(Stored data entries)

== Segment start ==

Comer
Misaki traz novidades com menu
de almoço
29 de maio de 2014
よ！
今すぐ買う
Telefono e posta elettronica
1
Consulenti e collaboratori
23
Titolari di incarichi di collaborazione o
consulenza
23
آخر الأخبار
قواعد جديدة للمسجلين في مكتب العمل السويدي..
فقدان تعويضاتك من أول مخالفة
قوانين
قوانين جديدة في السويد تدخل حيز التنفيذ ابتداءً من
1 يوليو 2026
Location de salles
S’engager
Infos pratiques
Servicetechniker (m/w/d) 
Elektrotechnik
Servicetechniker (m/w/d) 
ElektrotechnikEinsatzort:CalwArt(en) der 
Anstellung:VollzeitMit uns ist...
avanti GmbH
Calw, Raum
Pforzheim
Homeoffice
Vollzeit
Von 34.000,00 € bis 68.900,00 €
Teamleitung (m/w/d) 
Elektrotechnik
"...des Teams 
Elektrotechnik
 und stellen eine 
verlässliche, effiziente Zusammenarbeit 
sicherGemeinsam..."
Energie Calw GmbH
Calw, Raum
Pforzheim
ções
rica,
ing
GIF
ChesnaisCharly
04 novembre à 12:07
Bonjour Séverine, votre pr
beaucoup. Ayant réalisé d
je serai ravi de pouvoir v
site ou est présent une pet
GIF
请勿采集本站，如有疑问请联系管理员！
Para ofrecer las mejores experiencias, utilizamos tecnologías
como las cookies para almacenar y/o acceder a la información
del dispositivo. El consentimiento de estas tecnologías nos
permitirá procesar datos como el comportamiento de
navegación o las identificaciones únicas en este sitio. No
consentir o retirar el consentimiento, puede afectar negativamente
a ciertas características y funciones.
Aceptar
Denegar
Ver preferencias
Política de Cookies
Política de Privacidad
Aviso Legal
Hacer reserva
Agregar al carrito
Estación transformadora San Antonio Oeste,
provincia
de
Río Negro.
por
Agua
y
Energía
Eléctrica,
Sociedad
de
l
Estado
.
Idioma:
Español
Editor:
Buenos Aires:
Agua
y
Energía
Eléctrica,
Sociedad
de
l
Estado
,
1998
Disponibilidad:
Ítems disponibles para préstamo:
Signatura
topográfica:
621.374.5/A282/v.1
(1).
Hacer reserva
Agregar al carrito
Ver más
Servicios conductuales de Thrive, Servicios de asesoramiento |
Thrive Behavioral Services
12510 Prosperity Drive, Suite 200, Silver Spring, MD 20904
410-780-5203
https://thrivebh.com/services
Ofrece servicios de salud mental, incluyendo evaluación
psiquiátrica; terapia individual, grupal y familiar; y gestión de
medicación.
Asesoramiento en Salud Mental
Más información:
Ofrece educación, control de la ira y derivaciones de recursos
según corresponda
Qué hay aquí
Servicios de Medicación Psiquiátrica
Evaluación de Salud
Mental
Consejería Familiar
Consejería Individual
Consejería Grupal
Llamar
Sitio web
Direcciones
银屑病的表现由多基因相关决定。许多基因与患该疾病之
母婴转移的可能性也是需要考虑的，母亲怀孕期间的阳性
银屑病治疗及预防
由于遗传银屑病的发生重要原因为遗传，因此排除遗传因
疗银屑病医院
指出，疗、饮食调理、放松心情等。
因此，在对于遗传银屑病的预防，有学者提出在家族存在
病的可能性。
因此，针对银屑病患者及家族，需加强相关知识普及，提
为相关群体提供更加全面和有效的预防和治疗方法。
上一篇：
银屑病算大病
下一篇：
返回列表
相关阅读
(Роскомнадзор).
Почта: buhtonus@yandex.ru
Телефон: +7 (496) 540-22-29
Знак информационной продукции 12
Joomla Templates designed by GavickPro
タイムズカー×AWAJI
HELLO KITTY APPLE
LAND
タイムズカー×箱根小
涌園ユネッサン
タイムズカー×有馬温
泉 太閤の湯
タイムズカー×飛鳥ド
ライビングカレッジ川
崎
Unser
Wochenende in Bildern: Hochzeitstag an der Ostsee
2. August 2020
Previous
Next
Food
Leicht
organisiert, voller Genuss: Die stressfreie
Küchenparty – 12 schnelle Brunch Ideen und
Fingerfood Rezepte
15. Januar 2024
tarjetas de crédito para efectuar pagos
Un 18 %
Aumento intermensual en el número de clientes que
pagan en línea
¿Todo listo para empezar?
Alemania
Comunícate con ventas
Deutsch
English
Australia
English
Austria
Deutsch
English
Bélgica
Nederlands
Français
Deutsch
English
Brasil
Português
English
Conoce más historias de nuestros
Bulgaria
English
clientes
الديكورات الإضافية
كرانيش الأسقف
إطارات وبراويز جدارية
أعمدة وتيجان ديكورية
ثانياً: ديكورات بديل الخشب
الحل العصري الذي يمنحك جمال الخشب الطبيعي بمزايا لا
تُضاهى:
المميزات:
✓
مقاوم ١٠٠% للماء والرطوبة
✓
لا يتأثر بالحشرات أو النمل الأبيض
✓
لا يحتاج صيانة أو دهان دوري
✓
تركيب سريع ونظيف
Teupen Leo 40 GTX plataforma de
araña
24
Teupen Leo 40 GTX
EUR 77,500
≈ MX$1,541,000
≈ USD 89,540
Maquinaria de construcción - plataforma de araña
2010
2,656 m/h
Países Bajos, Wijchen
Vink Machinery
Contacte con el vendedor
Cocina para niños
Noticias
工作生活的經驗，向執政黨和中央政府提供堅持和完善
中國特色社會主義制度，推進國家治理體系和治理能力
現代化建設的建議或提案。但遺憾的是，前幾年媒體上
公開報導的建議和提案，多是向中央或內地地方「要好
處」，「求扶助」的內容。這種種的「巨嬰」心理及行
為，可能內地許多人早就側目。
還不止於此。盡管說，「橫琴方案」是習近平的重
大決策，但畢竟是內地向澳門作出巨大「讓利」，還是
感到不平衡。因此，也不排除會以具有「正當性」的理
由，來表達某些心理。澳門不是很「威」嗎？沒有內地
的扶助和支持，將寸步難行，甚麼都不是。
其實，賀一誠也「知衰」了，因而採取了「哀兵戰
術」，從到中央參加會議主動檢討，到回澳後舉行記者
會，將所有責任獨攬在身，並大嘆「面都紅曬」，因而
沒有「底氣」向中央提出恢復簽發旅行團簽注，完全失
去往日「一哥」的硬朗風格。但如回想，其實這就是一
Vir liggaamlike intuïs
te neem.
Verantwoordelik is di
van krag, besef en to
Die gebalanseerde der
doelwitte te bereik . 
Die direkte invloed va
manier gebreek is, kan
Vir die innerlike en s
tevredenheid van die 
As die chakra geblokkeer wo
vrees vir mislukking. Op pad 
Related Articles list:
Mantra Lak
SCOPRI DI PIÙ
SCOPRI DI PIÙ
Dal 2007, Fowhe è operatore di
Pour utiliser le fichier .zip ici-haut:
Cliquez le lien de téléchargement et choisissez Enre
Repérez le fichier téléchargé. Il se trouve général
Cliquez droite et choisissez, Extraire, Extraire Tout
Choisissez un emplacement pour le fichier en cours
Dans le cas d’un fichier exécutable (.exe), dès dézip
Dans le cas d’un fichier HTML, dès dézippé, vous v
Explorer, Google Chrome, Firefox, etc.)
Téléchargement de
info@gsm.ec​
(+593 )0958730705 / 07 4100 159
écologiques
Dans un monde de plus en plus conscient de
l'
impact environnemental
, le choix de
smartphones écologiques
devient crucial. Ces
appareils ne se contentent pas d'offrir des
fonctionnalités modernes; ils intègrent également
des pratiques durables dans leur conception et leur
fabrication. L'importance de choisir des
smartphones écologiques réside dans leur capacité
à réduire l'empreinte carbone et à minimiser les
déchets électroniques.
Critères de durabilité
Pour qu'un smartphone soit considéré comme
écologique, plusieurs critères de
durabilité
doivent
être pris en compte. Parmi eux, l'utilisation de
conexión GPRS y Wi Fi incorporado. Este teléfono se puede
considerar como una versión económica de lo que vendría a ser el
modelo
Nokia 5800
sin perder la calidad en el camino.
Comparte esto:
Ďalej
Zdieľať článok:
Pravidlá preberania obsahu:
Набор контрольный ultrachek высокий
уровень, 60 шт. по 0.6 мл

== Segment end ==

Your goal:
Scan the records for lines that hold "الخشب", and reproduce each one you find.

Output below:
ثانياً: ديكورات بديل الخشب
الحل العصري الذي يمنحك جمال الخشب الطبيعي بمزايا لا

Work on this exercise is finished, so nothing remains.